Heinrich und Golo Mann, Anna Seghers mit ihren Kindern, Lion Feuchtwanger, Walter Benjamin, Franz Werfel und Alma Mahler-Werfel, Max Ernst oder Hannah Arendt. Um nur einige zu nennen. Sie alle in einem existentiellen Versteckspiel vor der heranziehenden deutschen Armee und der Gleichgültigkeit der französischen Vichy-Regierung.
Dass es auf der anderen Seite des Ozeans mit dem Journalisten und Wissenschaftler Varian Fry einen Mann gibt, der mit gleicher Verzweiflung nach Wegen sucht, um Ikonen deutscher und europäischer Kultur vor der Vernichtung zu retten, wissen sie lange nicht. Während sie in Internierungslagern vor sich hin vegetieren oder ziellos durch den Süden des besetzten Landes irren, sammelt Fry in den USA Geld, um die große Flucht zu finanzieren und sie später selbst vor Ort in Marseille zu organisieren. Mehr als 2000 Intellektuelle können er und seine Organisation „Emergency Rescue Comittee“ retten – trotz des Unbehagens der US-Regierung, unter ihnen auch Kommunisten aufnehmen zu müssen.
Schicksale wie im Film
Wittstocks große Kunst ist es, dass er die Schicksale wie in kurzen Filmszenen mit großer Spannung zusammenfügt, den Lesern keine Chance lässt, sich der Dramatik zu entziehen.

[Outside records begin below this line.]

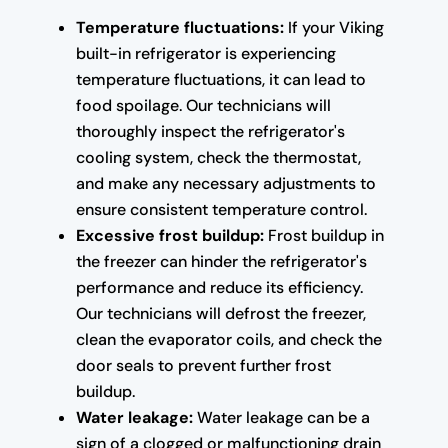
Temperature fluctuations:
If your Viking
built-in refrigerator is experiencing
temperature fluctuations, it can lead to
food spoilage. Our technicians will
thoroughly inspect the refrigerator's
cooling system, check the thermostat,
and make any necessary adjustments to
ensure consistent temperature control.
Excessive frost buildup:
Frost buildup in
the freezer can hinder the refrigerator's
performance and reduce its efficiency.
Our technicians will defrost the freezer,
clean the evaporator coils, and check the
door seals to prevent further frost
buildup.
Water leakage:
Water leakage can be a
sign of a clogged or malfunctioning drain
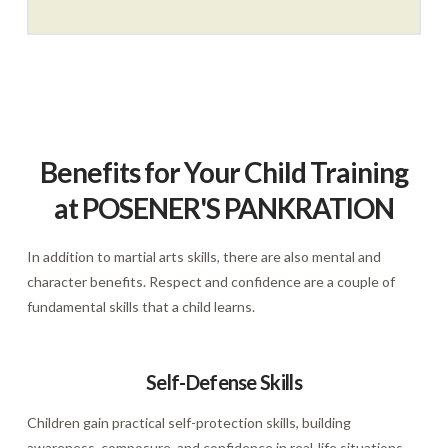
Benefits for Your Child Training
at POSENER'S PANKRATION
In addition to martial arts skills, there are also mental and
character benefits. Respect and confidence are a couple of
fundamental skills that a child learns.
Self-Defense Skills
Children gain practical self-protection skills, building
awareness, composure, and confidence in real-life situations—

Er raubt damit dem Begriff „Flucht“ jegliche Sterilität. Flucht als Massenbewegung? Der Autor macht mit seinem Rückgriff auf die privaten, oft sehr intimen Notizen der Fliehenden deutlich, dass der einzelne das bittere Schicksal von Entwurzelung immer ganz individuell ertragen muss.
Dass dieses Buch erst in diesen Tagen für so große Aufmerksamkeit sorgt, dass erst jetzt die teils herzzerreißenden Zeugnisse der Erniedrigung und der Entmenschlichung aus den Archiven hervorgezaubert werden, sagt viel aus über das Unverständnis, mit dem die junge Bundesrepublik dem Schicksal der Emigranten begegnete. Als sie zurückkehrten in das Land, aus dem sie in Lebensgefahr fliehen mussten, waren sie keineswegs hochwillkommen. Für die Literaten der „Gruppe 47“ war nicht die Flucht und Emigration nach draußen das Maß aller Dinge. Richtschnur für Anstand und Moral eines Großteils von ihnen war es, den Nazis in der „inneren Emigration“ stand gehalten zu haben. Wenige der Geflohenen wurden in der jungen Bundesrepublik nach der Rückkehr so anerkannt oder gar verehrt wie der ohnehin privilegierte und früh in die USA ausgewanderte Literaturnobelpreisträger Thomas Mann, der – in der Schweiz lebend – mit Ehrungen des deutschen Literaturbetriebs überschüttet wurde.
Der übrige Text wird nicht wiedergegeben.